Roosa, Cribb, Van Klinken, het zijn vooral buitenlandse wetenschappers die kritisch onderzoek hebben gedaan naar deze bloedige episode. De meeste Indonesische wetenschappers houden nog steeds vast aan de kenschets die Taufik Abdullah, de nestor van de Indonesische historici, ervan gaf. Het was een tragisch ‘horizontaal conflict’ geweest, een spontane afrekening van de volksmassa’s met de gehate communisten. Dat is tot vandaag de officiële versie. Hoewel Indonesische kabinetten sinds de val van Soeharto in 1998 de juridische beperkingen voor mensen die (familie)banden hadden met de PKI hebben versoepeld, is de opvatting nog steeds wijdverbreid dat die partij het kwaad zelve was.
Toen president Abdurrahman Wahid in 2000 voorstelde om het uit 1966 daterende verbod op de PKI in te trekken, barstte er een storm van protest los en werd hij gedwongen ervan af te zien. Het voorstel was extra pikant omdat Wahid de geestelijke leider was van de islamitische beweging Nahdlatul Ulama (NU). En de jeugdbeweging van de NU was in Oost-Java voorop gegaan bij het oppakken en ombrengen van linkse medeburgers.
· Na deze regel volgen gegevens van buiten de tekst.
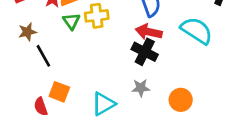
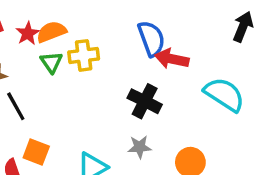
cyan semicircle: (197, 31) -> (224, 94), moved
red arrow: (149, 32) -> (172, 59), moved

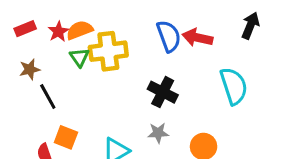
yellow cross: (84, 55) -> (108, 51), size x1.4
red arrow: (172, 59) -> (197, 38), moved
cyan semicircle: (224, 94) -> (234, 86), turned 39

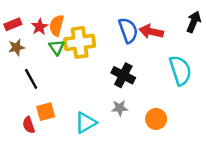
orange semicircle: (80, 30) -> (57, 25), turned -55
brown star: (30, 69) -> (17, 47), moved
orange square: (66, 137) -> (46, 112), turned -36

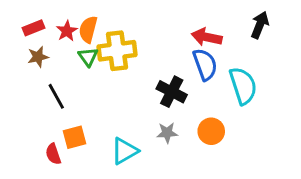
blue semicircle: (128, 30) -> (205, 64), moved
orange circle: (156, 119) -> (211, 131), moved

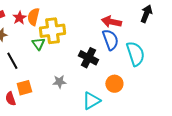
green triangle: (88, 57) -> (38, 44), moved
gray star: (167, 133) -> (59, 82), moved
cyan triangle: (125, 151) -> (91, 101), moved

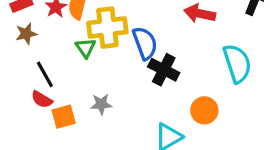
blue semicircle: (110, 40) -> (145, 43), moved
gray star: (59, 82) -> (101, 104), moved
red semicircle: (10, 99) -> (42, 99), moved, turned -40

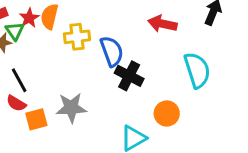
yellow cross: (107, 28) -> (77, 37), size x0.7
green triangle: (86, 48) -> (15, 31), moved
gray star: (101, 104) -> (71, 108), size x1.5

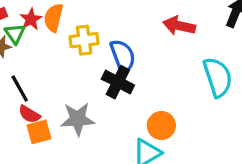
black cross: (129, 76) -> (118, 82), moved
red semicircle: (16, 103) -> (29, 114), moved
orange circle: (167, 113) -> (161, 125), moved

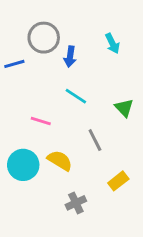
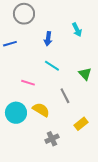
gray circle: (44, 38) -> (24, 14), moved

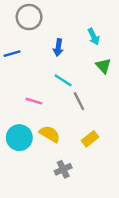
green triangle: (85, 74) -> (103, 66), moved
gray line: (65, 96) -> (79, 101), moved
yellow rectangle: (81, 124) -> (90, 139), moved

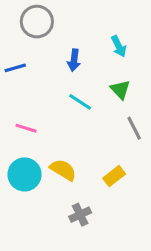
green triangle: (103, 66) -> (120, 90), moved
pink line: (34, 101) -> (26, 128), moved
gray line: (79, 101) -> (134, 128), moved

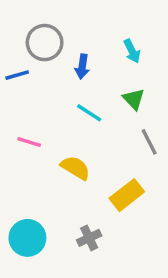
gray circle: (37, 22) -> (45, 43), moved
yellow semicircle: (63, 170) -> (75, 168), moved
cyan circle: (25, 174) -> (27, 238), moved
yellow rectangle: (114, 176) -> (127, 195), size x1.4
Waar komt die wijdverbreide weerzin vandaan om de gebeurtenissen van een halve eeuw geleden kritisch onder ogen te zien? Is het angst voor het leger? Of het besef: we zijn allemaal medeplichtig? Van Klinken: „Ik denk het laatste. De tactiek van de militairen in die jaren is heel effectief geweest. Toen zijn grote aantallen Indonesiërs er voor altijd bij betrokken. Niet alleen bij het voltrekken van al die doodvonnissen, maar ook bij de rechtvaardiging achteraf. Zo wordt het verhaal van communistische dodenlijsten nog steeds doorgegeven. Het was doden of gedood worden. Toch, merk ik, begint een kleine groep jonge historici kritische vragen te stellen en zelf naspeuringen te doen. En dat is een begin.”